Уже солнце перевалило за высшую точку на небе, когда закончил все необходимое и принялся сортировать вещи, снятые с тел и извлеченные из вьюков и мешков. Безголовым армяки с зипунами и сапогами ни к чему, а он не настолько богат, чтобы разбрасываться теплыми вещами. Валенки вот излишество, по мокрому в них не походишь, но не бросать же хорошие вещи. Данила подозревал, что многие из них, выглядевшие новыми, украдены у убитых, но вряд ли найдутся желающие даже из близких родичей на чужой кафтан. А в его положении привередничать странно. Хоть по мелочи, но можно сдать в лавку. Жить им на что-то надо, и достаточно скоро придется платить.

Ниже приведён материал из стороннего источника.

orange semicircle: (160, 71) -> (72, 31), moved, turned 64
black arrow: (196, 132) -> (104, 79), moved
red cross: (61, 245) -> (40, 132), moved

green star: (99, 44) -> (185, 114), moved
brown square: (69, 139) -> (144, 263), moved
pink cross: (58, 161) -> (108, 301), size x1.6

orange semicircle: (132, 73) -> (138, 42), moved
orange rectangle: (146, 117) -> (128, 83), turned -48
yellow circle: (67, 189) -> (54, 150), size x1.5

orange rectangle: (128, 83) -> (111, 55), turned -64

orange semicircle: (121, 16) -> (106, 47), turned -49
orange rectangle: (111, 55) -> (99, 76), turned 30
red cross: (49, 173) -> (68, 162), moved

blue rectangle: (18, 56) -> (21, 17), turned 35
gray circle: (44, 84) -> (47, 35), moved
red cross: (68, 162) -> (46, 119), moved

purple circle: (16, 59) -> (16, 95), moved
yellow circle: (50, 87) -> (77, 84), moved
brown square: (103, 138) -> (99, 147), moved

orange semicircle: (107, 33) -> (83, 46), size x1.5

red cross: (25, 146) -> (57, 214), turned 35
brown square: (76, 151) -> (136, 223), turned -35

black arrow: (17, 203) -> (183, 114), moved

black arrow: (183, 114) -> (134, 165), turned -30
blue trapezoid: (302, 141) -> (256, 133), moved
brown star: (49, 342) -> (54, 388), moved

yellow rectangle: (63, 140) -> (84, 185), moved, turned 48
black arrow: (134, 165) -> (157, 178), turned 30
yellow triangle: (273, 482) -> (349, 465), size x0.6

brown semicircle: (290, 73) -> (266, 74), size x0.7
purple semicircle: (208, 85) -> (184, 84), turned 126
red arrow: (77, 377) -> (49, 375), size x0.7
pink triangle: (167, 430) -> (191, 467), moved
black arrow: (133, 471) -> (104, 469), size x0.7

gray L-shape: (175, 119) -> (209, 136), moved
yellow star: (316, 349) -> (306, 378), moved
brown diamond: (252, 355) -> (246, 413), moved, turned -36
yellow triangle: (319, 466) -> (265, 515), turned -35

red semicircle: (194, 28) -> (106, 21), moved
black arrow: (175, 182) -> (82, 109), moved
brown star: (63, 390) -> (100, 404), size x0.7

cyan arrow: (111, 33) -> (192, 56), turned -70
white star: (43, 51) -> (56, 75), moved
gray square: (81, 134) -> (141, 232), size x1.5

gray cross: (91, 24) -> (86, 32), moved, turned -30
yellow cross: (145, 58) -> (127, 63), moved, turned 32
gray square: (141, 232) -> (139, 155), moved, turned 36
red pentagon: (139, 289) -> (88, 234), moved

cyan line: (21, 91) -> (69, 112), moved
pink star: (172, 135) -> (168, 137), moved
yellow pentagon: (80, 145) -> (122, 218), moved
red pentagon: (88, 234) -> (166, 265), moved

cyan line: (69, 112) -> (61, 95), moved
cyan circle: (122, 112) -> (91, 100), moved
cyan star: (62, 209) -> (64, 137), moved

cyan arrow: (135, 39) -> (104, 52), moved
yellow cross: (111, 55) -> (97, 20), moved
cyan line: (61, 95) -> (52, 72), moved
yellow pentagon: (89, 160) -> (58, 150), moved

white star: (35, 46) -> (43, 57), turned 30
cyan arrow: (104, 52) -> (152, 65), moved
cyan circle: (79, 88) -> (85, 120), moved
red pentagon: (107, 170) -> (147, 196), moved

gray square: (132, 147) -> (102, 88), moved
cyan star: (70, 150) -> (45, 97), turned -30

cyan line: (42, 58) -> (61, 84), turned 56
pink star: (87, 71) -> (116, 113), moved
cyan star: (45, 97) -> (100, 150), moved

Правда, в этом отношении стало много проще. Помимо пресловутых двухсот сорока трех гривен, которые отложил в сторону, нашлось в поясах, мешках да карманах почти две тысячи серебром, монетами всех видов и расценок. Пришлось долго старательно пересчитывать, а то помимо совсем старых и затертых попадались никогда не виданные прежде образцы. Хорошо еще система общая и шла с древних времен.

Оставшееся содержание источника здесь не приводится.